Forse sta tutta lì la fissazione di alcuni di noi per i disastri incombenti, quell’inclinazione verso le tragedie che scambiamo per nobile, e che costituirà, credo, il centro di questa storia: nel bisogno di trovare a ogni passo troppo complicato della nostra vita qualcosa di ancora più complicato, di più urgente e minaccioso in cui diluire la sofferenza personale. E forse la nobiltà, in tutto questo, non c’entra davvero niente.

Tutte le volte che leggo un libro di Paolo Giordano mi viene in mente questa frase: “Ogni scrittore parla di sé. Se è bravo, ti illude che parli di te”.

È successo sempre, per tutti i suoi romanzi, ma in particolar modo con Divorare il cielo (Einaudi, 2018), quando Speziale, un paese del profondo sud Italia, è diventato il centro della mia vita di lettore, mentre seguivo i passi complicati dei ragazzi indimenticabili della masseria e le loro storie diventavano anche la mia.

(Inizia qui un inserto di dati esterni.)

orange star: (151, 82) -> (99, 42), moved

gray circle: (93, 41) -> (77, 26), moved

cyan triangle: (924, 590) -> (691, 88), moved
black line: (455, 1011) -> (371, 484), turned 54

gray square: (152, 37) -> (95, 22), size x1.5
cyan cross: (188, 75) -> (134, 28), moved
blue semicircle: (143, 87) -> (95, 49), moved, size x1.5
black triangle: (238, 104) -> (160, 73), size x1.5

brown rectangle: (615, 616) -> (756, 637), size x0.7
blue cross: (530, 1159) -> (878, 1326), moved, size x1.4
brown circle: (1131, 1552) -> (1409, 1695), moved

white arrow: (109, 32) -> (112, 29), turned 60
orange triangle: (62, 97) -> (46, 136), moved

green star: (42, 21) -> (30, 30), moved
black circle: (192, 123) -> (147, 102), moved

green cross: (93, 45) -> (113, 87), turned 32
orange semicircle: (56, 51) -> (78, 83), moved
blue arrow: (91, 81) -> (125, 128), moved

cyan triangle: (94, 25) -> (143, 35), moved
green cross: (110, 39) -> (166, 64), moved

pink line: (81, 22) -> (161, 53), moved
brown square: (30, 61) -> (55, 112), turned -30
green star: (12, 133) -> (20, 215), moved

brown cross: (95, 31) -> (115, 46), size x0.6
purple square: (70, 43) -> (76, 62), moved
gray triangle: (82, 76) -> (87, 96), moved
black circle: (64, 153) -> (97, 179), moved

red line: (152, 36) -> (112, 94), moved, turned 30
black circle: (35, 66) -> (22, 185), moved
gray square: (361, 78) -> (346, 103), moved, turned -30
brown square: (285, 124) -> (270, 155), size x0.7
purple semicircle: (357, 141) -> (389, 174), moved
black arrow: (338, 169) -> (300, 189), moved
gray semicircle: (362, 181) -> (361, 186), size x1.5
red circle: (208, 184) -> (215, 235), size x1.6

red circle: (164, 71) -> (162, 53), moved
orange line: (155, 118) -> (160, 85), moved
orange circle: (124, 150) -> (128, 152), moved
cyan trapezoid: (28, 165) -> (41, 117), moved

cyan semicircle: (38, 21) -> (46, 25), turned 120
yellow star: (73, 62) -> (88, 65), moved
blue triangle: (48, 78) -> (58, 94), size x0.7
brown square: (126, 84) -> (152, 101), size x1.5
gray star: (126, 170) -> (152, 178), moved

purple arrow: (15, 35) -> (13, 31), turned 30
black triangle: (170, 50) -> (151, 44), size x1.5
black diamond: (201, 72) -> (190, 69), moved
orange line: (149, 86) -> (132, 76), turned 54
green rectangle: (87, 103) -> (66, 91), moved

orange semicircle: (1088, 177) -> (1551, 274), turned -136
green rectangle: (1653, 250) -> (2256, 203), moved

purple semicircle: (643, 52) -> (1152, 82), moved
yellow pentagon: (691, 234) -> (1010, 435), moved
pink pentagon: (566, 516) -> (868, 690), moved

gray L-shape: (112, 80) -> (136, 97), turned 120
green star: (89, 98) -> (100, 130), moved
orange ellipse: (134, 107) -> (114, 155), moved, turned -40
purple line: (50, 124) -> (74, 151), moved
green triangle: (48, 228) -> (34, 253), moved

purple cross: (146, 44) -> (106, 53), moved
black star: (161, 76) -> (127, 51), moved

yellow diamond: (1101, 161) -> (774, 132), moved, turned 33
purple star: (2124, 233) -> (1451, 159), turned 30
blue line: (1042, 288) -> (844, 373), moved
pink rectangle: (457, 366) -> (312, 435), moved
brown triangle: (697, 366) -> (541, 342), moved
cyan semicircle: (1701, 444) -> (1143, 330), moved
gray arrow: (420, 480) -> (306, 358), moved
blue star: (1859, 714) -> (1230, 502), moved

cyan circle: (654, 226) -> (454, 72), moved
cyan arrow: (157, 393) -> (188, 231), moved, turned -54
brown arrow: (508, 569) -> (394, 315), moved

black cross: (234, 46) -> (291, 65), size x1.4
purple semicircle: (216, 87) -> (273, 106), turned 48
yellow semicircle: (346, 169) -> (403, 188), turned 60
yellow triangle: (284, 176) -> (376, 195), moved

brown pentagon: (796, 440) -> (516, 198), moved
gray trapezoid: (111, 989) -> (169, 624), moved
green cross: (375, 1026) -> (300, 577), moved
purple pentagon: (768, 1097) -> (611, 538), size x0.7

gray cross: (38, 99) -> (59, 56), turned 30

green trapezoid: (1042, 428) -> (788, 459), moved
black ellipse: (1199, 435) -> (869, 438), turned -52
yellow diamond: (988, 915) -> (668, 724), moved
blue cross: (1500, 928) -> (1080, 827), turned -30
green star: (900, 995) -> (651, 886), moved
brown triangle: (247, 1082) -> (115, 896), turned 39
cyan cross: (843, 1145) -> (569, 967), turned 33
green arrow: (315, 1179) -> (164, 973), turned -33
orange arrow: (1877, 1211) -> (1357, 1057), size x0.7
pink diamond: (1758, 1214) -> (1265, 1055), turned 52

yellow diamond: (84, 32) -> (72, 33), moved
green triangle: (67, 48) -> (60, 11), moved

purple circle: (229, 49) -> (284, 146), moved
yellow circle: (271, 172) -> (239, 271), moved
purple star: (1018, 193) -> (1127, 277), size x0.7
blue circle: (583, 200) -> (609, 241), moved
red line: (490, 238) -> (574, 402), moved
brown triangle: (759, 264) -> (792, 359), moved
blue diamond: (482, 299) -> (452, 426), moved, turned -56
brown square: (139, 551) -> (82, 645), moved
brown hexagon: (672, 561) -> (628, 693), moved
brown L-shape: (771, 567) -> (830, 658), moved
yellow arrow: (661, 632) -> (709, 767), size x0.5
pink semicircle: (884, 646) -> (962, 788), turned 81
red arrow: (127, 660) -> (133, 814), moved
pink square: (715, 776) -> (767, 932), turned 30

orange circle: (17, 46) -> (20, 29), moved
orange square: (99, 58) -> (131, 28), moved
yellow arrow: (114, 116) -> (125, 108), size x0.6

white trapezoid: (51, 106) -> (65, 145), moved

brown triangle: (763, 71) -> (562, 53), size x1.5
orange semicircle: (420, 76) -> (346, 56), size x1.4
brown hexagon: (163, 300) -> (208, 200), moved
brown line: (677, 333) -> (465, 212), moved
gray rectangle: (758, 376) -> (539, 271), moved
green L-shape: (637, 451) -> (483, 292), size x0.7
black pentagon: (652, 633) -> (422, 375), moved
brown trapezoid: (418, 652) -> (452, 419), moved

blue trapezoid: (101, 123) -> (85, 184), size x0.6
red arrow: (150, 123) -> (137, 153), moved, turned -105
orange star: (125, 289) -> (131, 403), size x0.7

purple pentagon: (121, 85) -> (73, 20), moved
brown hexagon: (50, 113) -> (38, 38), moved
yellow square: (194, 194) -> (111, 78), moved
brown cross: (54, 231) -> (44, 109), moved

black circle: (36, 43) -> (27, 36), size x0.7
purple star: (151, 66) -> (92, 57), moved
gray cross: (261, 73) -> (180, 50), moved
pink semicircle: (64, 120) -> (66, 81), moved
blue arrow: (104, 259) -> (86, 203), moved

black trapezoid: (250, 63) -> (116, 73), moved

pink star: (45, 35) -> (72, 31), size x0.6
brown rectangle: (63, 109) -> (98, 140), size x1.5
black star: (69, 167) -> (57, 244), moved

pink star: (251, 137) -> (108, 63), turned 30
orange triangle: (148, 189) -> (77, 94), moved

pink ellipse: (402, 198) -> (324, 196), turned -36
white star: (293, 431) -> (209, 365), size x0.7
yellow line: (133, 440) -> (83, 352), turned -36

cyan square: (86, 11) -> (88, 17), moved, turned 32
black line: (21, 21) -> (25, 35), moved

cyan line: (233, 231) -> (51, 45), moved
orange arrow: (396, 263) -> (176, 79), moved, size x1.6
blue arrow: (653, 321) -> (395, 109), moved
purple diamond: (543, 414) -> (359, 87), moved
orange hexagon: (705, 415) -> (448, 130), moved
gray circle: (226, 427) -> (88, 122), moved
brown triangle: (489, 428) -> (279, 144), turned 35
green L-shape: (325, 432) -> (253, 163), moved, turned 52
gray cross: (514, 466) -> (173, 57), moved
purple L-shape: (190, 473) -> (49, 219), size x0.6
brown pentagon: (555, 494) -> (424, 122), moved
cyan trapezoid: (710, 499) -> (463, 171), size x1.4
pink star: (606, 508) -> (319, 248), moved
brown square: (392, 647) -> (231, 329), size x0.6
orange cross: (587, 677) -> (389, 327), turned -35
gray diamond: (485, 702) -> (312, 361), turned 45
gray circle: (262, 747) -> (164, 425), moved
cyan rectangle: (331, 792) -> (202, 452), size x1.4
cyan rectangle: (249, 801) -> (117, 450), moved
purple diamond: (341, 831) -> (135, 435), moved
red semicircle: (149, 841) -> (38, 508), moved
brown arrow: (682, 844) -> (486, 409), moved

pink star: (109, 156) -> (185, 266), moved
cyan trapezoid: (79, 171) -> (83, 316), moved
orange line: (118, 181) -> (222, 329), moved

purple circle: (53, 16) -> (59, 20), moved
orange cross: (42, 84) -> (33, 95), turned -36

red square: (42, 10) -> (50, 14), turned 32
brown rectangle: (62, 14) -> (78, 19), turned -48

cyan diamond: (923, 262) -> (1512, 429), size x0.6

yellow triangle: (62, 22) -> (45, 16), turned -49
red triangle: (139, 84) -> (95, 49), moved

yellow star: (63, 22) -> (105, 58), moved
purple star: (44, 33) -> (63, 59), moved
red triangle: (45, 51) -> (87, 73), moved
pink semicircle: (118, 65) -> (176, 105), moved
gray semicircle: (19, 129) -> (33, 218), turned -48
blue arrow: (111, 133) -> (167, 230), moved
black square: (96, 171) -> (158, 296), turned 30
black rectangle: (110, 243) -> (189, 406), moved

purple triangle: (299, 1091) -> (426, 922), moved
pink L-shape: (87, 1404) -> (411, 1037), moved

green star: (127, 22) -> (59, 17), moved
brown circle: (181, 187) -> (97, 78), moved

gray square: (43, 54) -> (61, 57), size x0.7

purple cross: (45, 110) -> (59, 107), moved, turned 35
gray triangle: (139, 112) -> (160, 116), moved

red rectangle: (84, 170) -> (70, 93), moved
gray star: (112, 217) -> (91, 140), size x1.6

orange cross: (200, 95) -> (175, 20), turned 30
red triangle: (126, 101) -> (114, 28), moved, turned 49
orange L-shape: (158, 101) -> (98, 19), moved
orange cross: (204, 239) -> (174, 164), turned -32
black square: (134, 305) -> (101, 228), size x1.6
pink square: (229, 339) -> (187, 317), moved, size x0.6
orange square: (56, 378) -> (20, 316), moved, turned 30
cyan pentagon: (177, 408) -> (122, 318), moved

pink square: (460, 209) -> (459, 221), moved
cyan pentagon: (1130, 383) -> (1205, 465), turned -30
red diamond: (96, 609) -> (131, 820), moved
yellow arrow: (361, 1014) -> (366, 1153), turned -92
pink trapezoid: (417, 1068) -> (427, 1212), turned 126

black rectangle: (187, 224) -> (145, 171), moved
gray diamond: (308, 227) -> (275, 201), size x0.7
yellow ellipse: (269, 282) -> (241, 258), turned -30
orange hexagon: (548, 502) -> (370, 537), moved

Se con Divorare il cielo però, potrebbe trattarsi di semplice gusto o di uno stato d’animo personalissimo – la provincia, così come la famiglia e le storie di formazione, potrebbero essere tematiche care a un numero più o meno ristretto di lettori – con Tasmania (Einaudi, 2022) Paolo Giordano ha trovato il modo di forzare quel confine, di raccontare un centro molto più grande, collettivo, universale.

Allora eccolo, finalmente, il romanzo contemporaneo di cui tutti parlano da anni. Che molti, senza mai riuscirci, hanno provato a scrivere, afferrando pezzetti di contemporaneo che seppur tangibili, hanno restituito al lettore una visione parziale, mai davvero focalizzata.

Gli ho chiesto in che senso occuparsi di buchi neri non gli facesse bene e lui, nel rispondere, ha evitato attentamente di incrociare il mio sguardo: Secondo lei, prof, è possibile che una materia di studio prenda il sopravvento su di te?

Con Tasmania l’autore riesce a scattare una fotografia fedele e preziosa del nostro tempo, e lo fa puntando l’obiettivo su un protagonista, P.G. (vi domanderete: è lui? È la sua storia? Ma fidatevi, non è affatto rilevante) che, in quanto vero figlio della sua epoca, si ritrova a fare i conti con una crisi individuale che non potrà mai, in nessun modo, staccarsi – o non riconoscersi – da quella collettiva.

Così i suoi drammi, come quelli degli altri personaggi, si intrecciano alla perfezione con quell’idea di apocalisse che accompagna tutti i nostri giorni: la crisi climatica, il terrorismo, la minaccia nucleare, la costante distanza tra una generazione che ha già consumato questo pianeta e quella nuova, nuovissima, che percepisce il tempo e lo spazio in una maniera diversa, che ha ancora il coraggio – e la speranza – di sognare il futuro.

Vivere e scrivere. Oppure dirsi che vivendo non si doveva lasciare nulla di intentato. […] Per poter scrivere non bisogna prima di tutto, forsennatamente, vivere?

È questa la grandezza di Paolo Giordano: la capacità reale, concreta, di cogliere e mettere su carta tutte le debolezze che assediano l’animo umano, di vedere e trasformare un centro piccolo, individuale, in qualcosa di molto più grande, dove ritrovarsi, riconoscersi, sentirsi insieme.

Mi piace immaginare, allora, che il cielo del suo precedente romanzo e le nuvole osservate e raccontate in Tasmania, facciano da tetto alle nostre esistenze.

Poiché, nonostante i continui e differenti movimenti, stiamo tutti guardando nella stessa direzione.